De efeitos especiais a transporte gratuito ao estádio, o país do Oriente Médio quer mostrar organização e promover um grande espetáculo. Na véspera da partida, funcionários corriam contra o tempo para ajustar os últimos detalhes, enquanto membros da organização ensaiavam os eventos pré-jogo.

A aposta é transformar o estádio em uma mistura de cultura brasileira e inglesa. A música Umbabarauma, do cantor Jorge Ben Jor, faz parte do repertório, assim como sucessos dos Beatles.

Quem cobre os gastos é a rede de TV Al Jazeera, que gasta o equivalente a cerca de R$ 16 milhões no evento, segundo o jornal Folha de S. Paulo - é ela, por exemplo, que paga todas as despesas de deslocamento e hospedagem das equipes.

Sem querer se identificar, um membro da organização disse à reportagem do UOL Esporte que todos os 39 mil ingressos disponíveis foram vendidos.

De acordo com o jornal local Gulf-Times, no complexo esportivo do Khalifa Stadium será montada a Fan Zone.
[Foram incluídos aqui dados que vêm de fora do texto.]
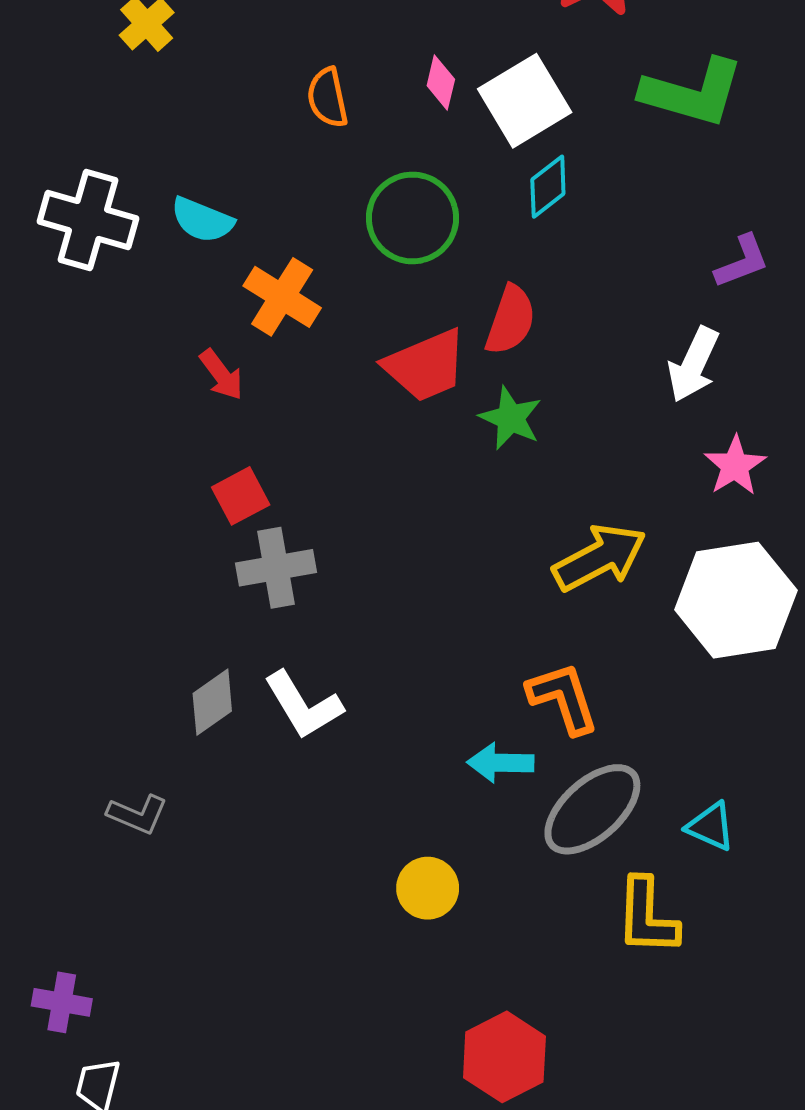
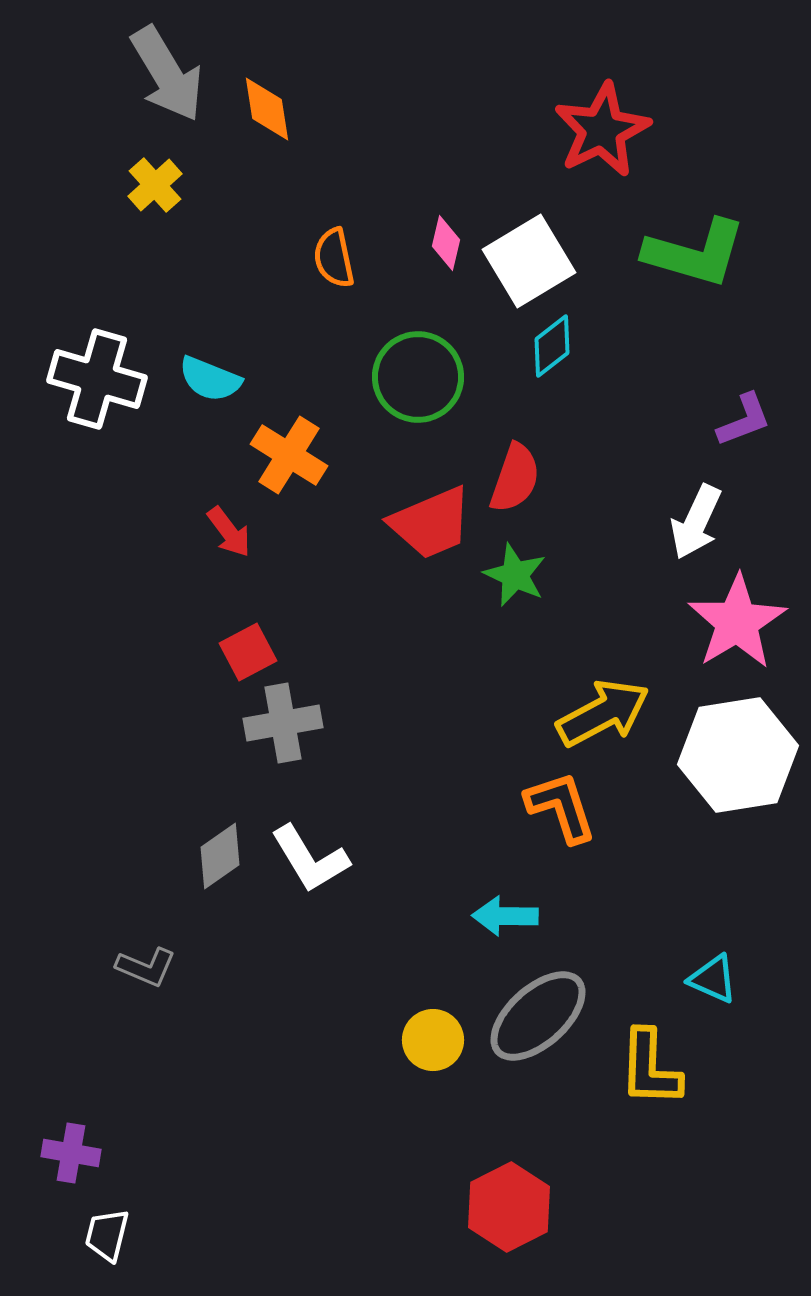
pink star: (735, 466) -> (737, 622), size x1.6
orange L-shape: (563, 698) -> (561, 807), moved
gray ellipse: (592, 809) -> (538, 1016), moved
Três ambientes recepcionarão os torcedores. O brasileiro terá como cenário Copacabana e futebol de praia, enquanto o inglês inclui o Big Ben e um jogo de futebol do vídeo-game Playstation. Entretanto, na véspera da partida, nada disso estava construído.

Durante as entrevistas dos atletas e do técnico Dunga, jornalistas do Qatar questionaram o que os brasileiros acharam do país.

"Essa é uma tendência da globalização. O Mundial de Clubes não é mais no Japão, e sim nos Emirados [Árabes Unidos], e assim abrem-se outros campos e oportunidades para se jogar futebol. É uma novidade para gente um Brasil x Inglaterra ser no Qatar, mas não vejo como uma coisa negativa, e sim positiva", comentou Kaká, astro do Real Madrid.